6.  In December of 1988, Ronald Reagan’s budget director, James C. Miller III, made news when he called Social Security a Ponzi scheme before an audience at the National Press Club.

7.  “In the fall of 1995, [liberal] Robert J. Shapiro published an article called ‘Rethinking Social Security: The New Deal’s Crowning Achievement Has Fallen and It Can’t Get Up’ … complains that Social Security, as currently structured, is crowding out funding for young children … [it’s a] ‘National Ponzi Scheme.’ …

8.  In January of 1996… William Raspberry … argues that ‘[Social Security] is, in important ways, like a massive Ponzi scheme …’

9.  [I]n May of 1996, liberal columnist Jonathan Alter published a piece in Newsweek suggesting that former Democratic Colorado governor and erstwhile Clinton supporter Richard Lamm might run for president as the candidate of Ross Perot’s Reform party. … Lamm is praised as a ‘truthteller’ by Alter for being willing to say … that Social Security is a ‘well-meaning Ponzi scheme.’ …

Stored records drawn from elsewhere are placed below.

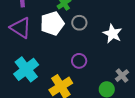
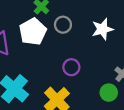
white star: (113, 34) -> (102, 29), turned -30

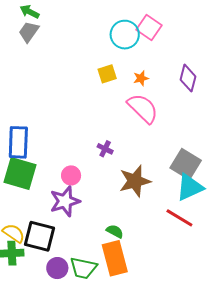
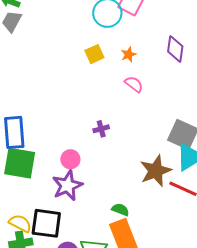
pink semicircle: (143, 108) -> (134, 84), size x0.6
purple cross: (105, 149) -> (101, 129), turned -35
brown star: (135, 181) -> (156, 171), moved

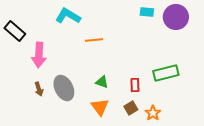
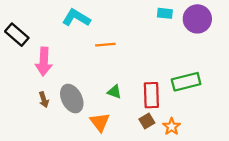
red rectangle: (135, 85) -> (151, 95), size x1.6
orange triangle: (100, 107) -> (100, 122), moved

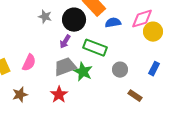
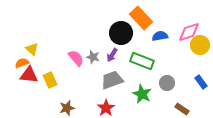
gray star: (45, 17) -> (93, 57), moved
pink semicircle: (29, 63) -> (76, 58), moved, turned -66
blue rectangle: (154, 69) -> (201, 82), turned -64
green star: (83, 72) -> (142, 94), moved

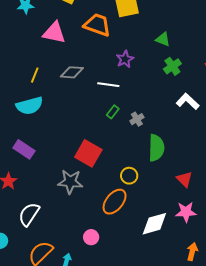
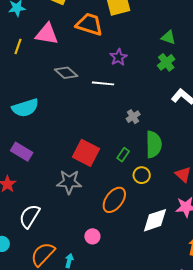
green triangle: (163, 39) -> (168, 37), moved
gray diamond: (72, 72) -> (66, 73), turned 40
yellow line: (35, 75) -> (18, 46), moved
green rectangle: (113, 112) -> (123, 155), moved
yellow circle: (129, 176) -> (142, 175), moved

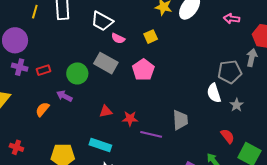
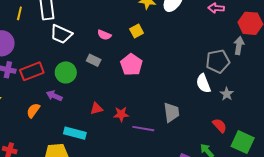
white trapezoid: (102, 21) -> (61, 34), moved
gray rectangle: (106, 63) -> (94, 60), size x0.6
red rectangle: (43, 70) -> (32, 71), size x1.6
cyan rectangle: (100, 145) -> (75, 133), moved

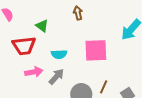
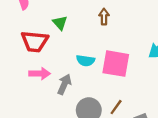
cyan semicircle: (59, 54) -> (85, 61), moved
gray arrow: (56, 77) -> (64, 84), turned -30

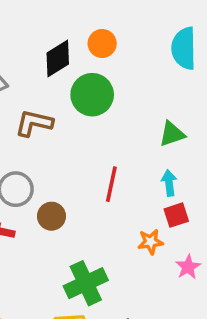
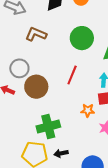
green circle: (92, 95) -> (82, 38), moved
brown circle: (51, 216) -> (36, 87), size x1.5

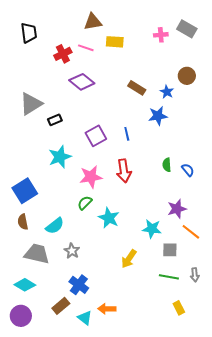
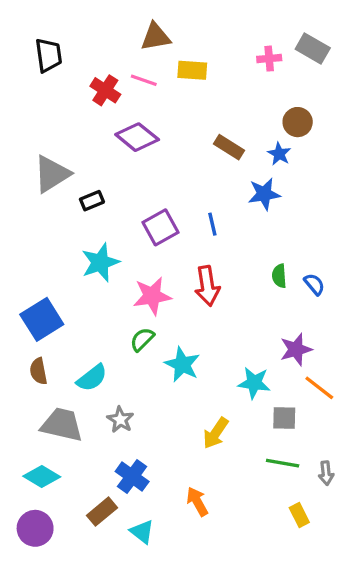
red cross: (63, 54) -> (105, 90), turned -30
brown circle: (187, 76) -> (298, 122), moved
gray arrow: (195, 275) -> (326, 473), moved
orange arrow: (107, 309) -> (197, 502), moved, turned 60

10.  Matthew Miller, a senior writer for The New Republic, published a long piece on the future of Social Security. Miller begins his TNR article by recounting the U.S. Senate hearing on Social Security at which he and others had just testified. … ‘Only a grinch could grumble about the most effective anti-poverty program in history; but only a fool would fail to ask whether the Ponzi scheme is sustainable, and at what price.’ …

11.  “Senator Simpson was making news at just this time by garnering attention for his proposed Social Security reforms with aggressive use of the Ponzi-scheme point: ‘This is a Ponzi scheme, and people don’t know that,’ said Simpson in August of 1996. …

12.  In December of 1996, liberal Michael Kinsley published a piece at Slate titled, ‘Social Security: From Ponzi Scheme to Shell Game.’ …

13.  March of 1998, then former New York Times executive editor Max Frankel turned one of his regular columns in The New York Times Magazine to the subject of Social Security. … ‘For more than 30 years, Presidents and Congresses have pretended that the Social Security Ponzi scheming [blah, blah, blah, blah, blah] the majority of voters have been misled.'”

Stanley Kurtz agrees in a piece in National Review Online:

“[I]t’s certain that Perry’s Ponzi-scheme claim is in no way original. Not only have a raft of conservatives called Social Security a Ponzi scheme over the years, quite a few very respectable liberals have done so as well. It is clearly wrong either to treat the Ponzi-scheme analogy as unprecedented or to rule it altogether out of legitimate public debate.